Вот, скажем, так и не добравшаяся до родной деревни Таньчора. Едет она из Киева. В 1970-е — из большого города большой страны. Сегодня — из столицы почти враждебного государства. И слова матери «А там же война…», которые в советское время воспринимались проявлением старческой деменции, звучат как предвестие опасности. За Таньчору, по мысли автора, не доехавшую до матери по собственному разгильдяйству, вмиг становится тревожно.

Еще одно нововведение — тема деятельной старости. На первый план ее выводит не только яркий текст, но и превосходная работа Надежды Маркиной. Новая прима театра наделяет свою Мирониху бьющей через край витальностью и фантастической внутренней свободой. 40 годами ранее ее героиню пожалели бы: совсем одна, сама с хозяйством управляется, некому за коровой сбегать… Теперь ход мыслей другой: не перепоручи Анна сыну свое хозяйство, глядишь, и бегала бы теперь, как подружка Мирониха. Дом поддержать, со скотиной управиться — не полежишь тут, не заумираешь. И сама себе была бы хозяйкой: внуков можно на расстоянии любить, пьянством сына не казниться, на дурацкие шутки не отвлекаться, с природой без помех беседовать.

Новыми оттенками расцвечен и разговор пьяненьких мужичков про «баб и женщин». Есть баба, мощная, стосильная — словом, конь. А есть женщина, у которой всегда «нервное состояние», но смотреть на нее приятно — «вертушка» уж больно соблазнительная. А если бабу и женщину соединить в одной персоне? Мужички, может, таких и не видели, а зритель — сколько угодно. Да вот они, в зале сидят.

Тема крушения патриархального уклада, описанная Распутиным с нескрываемой болью, за минувшие годы основательно притупилась. Что толку страдать, ушло — не воротишь. Не бороться надо с объективным ходом истории, а взаимодействовать с ним. Нашли себя Люся (Ирина Фадина), Михаил (Сергей Галкин), Илья (Андрей Зайков) и Таньчора в новой городской жизни — и молодцы. Живи да радуйся. Хотят того или не хотят авторы постановки, думается именно об этом.



Бытие над бытом

«Где родился, там и пригодился… И куда едут?» — рассуждает старуха. «А чего не ехать?» — реагирует современный зритель. Во многих местах есть интернет, вышки мобильной связи понатыканы — беседуй с родственниками, поддерживай контакты, было бы желание. Есть возможность — живи и там, и там. Сам Распутин в последние годы жил на два дома — в Москве и Иркутске, но завершил свой путь великим сибирским писателем, связей не терял. Порвались они в той, лучшей жизни. Старуху наверняка отнесли на семейный погост, а писателя вопреки его завещанию похоронили не рядом с женой и дочерью, а на красном месте, в ограде иркутского Знаменского монастыря. Вот это разрыв так разрыв. То, что в повести, по сравнению с ним — рядовые семейные неурядицы.

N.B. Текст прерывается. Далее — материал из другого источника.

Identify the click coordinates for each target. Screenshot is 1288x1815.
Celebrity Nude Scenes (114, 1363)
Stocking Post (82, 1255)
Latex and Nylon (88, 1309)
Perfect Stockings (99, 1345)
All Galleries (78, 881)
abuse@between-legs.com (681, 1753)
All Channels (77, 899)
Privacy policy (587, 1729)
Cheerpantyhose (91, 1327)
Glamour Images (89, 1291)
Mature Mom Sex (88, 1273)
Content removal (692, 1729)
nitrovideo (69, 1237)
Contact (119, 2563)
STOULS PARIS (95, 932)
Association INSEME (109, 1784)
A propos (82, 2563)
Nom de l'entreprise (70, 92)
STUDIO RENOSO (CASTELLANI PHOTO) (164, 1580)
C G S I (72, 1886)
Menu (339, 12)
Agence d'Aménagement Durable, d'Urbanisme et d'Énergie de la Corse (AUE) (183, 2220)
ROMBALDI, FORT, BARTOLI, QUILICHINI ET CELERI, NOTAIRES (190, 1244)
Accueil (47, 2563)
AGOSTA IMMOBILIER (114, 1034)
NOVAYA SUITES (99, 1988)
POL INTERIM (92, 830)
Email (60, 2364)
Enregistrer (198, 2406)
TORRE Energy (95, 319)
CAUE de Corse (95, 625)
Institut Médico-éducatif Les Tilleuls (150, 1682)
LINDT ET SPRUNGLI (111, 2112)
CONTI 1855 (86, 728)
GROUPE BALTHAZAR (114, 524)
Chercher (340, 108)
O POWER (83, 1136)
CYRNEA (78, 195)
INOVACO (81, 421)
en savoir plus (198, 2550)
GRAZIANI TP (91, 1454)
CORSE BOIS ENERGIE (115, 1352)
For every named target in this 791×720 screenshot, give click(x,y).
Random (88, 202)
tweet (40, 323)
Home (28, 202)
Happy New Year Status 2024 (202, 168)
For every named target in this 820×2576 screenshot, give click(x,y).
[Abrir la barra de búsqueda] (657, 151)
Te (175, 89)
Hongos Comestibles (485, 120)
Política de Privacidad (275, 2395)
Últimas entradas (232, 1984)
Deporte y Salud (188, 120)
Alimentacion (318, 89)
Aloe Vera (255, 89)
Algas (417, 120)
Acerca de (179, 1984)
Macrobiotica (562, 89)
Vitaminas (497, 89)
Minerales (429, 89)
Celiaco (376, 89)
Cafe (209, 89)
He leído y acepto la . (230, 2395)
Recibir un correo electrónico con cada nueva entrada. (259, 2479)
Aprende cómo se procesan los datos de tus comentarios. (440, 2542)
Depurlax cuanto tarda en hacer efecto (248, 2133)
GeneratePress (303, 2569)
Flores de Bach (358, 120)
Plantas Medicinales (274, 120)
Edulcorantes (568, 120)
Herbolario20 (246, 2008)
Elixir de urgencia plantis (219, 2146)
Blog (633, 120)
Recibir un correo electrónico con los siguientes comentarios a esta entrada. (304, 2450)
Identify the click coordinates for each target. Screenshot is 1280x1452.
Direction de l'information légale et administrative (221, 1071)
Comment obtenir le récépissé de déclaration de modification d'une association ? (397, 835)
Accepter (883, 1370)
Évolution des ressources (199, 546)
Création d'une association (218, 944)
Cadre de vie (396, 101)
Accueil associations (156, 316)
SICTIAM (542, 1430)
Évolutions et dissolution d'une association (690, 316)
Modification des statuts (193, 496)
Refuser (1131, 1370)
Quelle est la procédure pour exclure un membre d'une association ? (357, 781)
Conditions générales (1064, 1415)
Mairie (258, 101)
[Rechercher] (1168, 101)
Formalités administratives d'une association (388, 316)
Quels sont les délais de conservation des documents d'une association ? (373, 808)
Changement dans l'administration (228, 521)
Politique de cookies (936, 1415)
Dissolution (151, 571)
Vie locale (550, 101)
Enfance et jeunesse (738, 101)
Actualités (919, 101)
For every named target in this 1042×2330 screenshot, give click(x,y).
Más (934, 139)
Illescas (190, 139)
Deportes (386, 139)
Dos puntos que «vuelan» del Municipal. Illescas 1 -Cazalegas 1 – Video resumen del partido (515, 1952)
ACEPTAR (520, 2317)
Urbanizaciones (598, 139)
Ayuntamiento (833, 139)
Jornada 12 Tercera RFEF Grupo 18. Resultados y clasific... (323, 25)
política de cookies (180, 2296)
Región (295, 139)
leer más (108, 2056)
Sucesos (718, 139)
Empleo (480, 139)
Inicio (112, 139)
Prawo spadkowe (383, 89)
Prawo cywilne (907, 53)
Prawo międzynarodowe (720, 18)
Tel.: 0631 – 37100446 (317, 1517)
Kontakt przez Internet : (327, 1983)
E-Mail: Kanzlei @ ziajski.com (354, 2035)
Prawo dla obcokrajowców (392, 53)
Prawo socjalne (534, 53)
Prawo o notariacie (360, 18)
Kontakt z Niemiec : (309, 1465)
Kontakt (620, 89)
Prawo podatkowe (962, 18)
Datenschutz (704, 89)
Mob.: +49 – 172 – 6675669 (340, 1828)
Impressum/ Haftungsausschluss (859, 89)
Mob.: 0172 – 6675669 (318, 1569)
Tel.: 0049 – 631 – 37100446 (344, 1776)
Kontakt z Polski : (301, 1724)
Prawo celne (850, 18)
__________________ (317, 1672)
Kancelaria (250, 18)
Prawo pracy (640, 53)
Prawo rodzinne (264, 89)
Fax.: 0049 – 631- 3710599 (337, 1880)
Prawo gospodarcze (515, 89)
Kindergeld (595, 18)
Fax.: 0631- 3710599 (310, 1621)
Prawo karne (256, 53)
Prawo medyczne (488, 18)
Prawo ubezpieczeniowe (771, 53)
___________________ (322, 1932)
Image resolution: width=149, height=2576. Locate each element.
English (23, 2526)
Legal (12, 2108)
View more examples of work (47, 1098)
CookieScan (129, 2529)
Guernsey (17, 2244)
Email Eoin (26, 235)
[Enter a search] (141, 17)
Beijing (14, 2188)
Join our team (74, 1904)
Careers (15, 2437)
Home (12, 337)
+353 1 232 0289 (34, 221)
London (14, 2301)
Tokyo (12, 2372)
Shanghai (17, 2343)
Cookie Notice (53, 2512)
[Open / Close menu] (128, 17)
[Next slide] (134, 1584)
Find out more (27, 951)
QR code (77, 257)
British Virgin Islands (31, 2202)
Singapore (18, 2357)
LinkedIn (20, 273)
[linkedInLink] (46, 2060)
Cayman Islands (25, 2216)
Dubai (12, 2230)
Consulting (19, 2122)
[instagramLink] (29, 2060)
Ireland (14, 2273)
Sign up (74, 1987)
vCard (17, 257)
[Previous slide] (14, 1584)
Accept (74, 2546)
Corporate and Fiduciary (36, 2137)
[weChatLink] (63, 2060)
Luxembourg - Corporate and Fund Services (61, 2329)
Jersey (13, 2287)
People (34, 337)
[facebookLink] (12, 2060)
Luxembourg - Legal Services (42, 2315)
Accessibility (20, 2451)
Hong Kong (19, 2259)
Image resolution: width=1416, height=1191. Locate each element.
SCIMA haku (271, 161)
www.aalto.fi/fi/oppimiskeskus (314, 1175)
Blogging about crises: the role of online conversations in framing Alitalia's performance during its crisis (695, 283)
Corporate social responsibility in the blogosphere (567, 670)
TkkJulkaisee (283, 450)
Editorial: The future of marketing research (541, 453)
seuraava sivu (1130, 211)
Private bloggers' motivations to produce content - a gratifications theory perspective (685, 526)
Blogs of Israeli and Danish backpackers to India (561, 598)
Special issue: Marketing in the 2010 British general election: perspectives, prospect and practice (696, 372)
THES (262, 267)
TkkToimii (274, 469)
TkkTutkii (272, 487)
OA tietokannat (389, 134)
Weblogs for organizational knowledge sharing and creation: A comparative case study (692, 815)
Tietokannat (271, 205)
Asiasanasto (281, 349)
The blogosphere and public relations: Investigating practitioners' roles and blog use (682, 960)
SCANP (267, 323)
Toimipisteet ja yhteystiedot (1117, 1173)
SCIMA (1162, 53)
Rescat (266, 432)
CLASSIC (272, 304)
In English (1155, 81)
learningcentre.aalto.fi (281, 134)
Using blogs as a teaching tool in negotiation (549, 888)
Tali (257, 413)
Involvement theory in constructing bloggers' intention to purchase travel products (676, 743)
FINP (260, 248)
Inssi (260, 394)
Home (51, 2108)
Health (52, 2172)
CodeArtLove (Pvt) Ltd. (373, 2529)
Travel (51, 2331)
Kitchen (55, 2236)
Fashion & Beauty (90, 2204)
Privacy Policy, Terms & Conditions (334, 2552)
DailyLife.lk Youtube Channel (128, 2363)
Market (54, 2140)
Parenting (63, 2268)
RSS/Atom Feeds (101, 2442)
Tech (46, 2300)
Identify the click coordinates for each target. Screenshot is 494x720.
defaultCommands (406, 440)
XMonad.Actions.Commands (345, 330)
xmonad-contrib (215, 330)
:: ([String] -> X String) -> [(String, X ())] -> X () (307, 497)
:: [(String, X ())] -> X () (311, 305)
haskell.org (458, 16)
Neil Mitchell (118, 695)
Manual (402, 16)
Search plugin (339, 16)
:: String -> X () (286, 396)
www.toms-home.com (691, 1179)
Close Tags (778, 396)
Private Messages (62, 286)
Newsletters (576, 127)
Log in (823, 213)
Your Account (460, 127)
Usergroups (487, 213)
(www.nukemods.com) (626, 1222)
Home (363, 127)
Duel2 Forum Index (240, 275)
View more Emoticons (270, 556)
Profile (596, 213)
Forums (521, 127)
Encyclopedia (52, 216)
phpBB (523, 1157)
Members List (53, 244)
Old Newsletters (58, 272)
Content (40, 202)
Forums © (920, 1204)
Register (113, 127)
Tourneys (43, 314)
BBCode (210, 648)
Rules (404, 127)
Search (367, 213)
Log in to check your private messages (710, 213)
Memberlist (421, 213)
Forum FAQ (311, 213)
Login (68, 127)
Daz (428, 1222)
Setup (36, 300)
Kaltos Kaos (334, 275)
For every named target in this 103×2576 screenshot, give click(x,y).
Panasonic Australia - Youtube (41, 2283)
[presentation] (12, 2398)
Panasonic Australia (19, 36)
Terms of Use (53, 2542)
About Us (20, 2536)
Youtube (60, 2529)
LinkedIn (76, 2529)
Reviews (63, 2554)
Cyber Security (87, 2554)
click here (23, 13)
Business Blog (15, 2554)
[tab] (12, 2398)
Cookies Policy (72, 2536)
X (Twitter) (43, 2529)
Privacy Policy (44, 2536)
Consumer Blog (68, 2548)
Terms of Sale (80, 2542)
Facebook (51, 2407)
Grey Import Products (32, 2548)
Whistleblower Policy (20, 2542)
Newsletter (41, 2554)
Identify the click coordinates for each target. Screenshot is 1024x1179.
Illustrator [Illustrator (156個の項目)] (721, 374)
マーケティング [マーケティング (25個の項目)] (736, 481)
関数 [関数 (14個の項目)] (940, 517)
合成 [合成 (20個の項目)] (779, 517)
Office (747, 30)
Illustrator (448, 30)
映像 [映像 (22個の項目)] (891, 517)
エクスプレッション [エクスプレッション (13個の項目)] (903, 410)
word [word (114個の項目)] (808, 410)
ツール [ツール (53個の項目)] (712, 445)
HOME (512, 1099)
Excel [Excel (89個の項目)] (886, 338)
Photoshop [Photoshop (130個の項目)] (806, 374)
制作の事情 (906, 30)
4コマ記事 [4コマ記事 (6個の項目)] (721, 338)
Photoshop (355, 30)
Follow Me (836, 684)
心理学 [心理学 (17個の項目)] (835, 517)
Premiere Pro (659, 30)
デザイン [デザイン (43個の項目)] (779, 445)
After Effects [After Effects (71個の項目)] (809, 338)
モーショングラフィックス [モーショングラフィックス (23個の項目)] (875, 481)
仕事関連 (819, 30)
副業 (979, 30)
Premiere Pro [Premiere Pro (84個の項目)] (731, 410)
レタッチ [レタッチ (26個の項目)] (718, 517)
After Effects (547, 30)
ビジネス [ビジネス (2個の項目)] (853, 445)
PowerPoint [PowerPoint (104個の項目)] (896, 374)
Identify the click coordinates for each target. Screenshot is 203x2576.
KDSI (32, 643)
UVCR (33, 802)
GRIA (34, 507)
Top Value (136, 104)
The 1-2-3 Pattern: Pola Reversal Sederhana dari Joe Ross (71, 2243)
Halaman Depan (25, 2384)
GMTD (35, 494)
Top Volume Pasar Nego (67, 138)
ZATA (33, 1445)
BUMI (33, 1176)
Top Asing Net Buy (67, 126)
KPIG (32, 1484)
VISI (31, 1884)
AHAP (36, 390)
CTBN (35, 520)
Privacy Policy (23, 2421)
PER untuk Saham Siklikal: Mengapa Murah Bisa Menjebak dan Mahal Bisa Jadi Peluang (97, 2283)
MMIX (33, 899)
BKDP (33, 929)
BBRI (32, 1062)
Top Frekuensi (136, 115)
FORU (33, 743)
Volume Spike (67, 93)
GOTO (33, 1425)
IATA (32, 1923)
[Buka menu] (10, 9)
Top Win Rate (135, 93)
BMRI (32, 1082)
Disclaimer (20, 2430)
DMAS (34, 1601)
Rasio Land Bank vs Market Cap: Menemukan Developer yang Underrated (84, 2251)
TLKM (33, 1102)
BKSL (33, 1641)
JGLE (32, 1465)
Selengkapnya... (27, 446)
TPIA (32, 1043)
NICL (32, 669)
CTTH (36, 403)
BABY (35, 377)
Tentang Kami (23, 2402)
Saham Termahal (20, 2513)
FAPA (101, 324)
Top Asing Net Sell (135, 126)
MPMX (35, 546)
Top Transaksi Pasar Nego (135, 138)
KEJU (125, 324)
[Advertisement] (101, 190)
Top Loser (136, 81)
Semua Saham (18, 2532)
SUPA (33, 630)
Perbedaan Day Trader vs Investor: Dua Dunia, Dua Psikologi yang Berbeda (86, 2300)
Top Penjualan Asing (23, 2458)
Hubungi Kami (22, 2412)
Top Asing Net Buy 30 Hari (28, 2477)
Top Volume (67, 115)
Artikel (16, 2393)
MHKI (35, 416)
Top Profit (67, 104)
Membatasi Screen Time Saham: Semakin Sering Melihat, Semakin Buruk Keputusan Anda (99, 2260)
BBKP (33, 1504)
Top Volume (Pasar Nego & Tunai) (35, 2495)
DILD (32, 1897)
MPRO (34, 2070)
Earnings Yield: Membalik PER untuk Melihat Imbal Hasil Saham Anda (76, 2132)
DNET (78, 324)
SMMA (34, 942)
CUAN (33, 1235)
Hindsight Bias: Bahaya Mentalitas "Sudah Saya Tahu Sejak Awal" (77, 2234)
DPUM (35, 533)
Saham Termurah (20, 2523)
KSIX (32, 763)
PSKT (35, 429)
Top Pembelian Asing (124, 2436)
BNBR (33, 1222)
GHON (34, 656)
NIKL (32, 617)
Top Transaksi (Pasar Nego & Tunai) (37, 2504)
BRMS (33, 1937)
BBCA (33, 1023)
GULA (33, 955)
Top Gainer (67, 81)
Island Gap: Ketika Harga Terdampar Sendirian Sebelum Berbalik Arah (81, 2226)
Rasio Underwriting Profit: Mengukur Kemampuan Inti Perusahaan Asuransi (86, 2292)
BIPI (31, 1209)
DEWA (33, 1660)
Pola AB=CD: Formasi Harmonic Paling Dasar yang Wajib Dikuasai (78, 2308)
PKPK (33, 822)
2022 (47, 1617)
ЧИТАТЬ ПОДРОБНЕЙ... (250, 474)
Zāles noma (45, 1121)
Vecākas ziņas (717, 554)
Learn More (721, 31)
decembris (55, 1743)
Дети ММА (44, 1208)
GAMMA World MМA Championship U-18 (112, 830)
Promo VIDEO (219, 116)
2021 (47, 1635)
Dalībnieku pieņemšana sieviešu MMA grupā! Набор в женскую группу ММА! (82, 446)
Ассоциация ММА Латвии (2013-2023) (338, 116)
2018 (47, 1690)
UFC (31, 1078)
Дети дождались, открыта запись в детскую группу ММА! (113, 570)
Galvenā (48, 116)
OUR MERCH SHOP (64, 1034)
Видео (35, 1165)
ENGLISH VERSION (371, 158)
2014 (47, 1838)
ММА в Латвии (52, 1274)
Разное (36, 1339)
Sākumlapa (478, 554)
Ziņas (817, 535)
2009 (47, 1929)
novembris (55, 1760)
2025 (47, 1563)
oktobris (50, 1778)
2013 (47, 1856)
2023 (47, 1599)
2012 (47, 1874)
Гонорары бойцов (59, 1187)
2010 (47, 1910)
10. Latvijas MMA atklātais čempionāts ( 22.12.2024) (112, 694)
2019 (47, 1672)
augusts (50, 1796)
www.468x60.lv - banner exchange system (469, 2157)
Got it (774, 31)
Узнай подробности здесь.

Фото: предоставлено пресс-службой театра


Тем не менее читать Распутина — тяжкая душевная работа. Многие не выдерживают, книжку закрывают. Чтобы зритель не «закрыл» спектакль, режиссер и художник ожидаемо стараются сделать его комфортным для восприятия. Режиссеру здесь труднее. Авторская инсценировка — из разряда добротного (читай: тяжеловесного) коллективного рассказа. Швы между эпизодами, вялый темпоритм и длинноты преодолеть не удается. Актеры не всегда берут благотворный для литературного формата сдержанный тон. Мужчины кричат, женщины суетятся. Актриса Елена Коробейникова (старуха Анна), годами много моложе своих сценических детей, старческую характерность передает превосходно, но временами уж слишком старается.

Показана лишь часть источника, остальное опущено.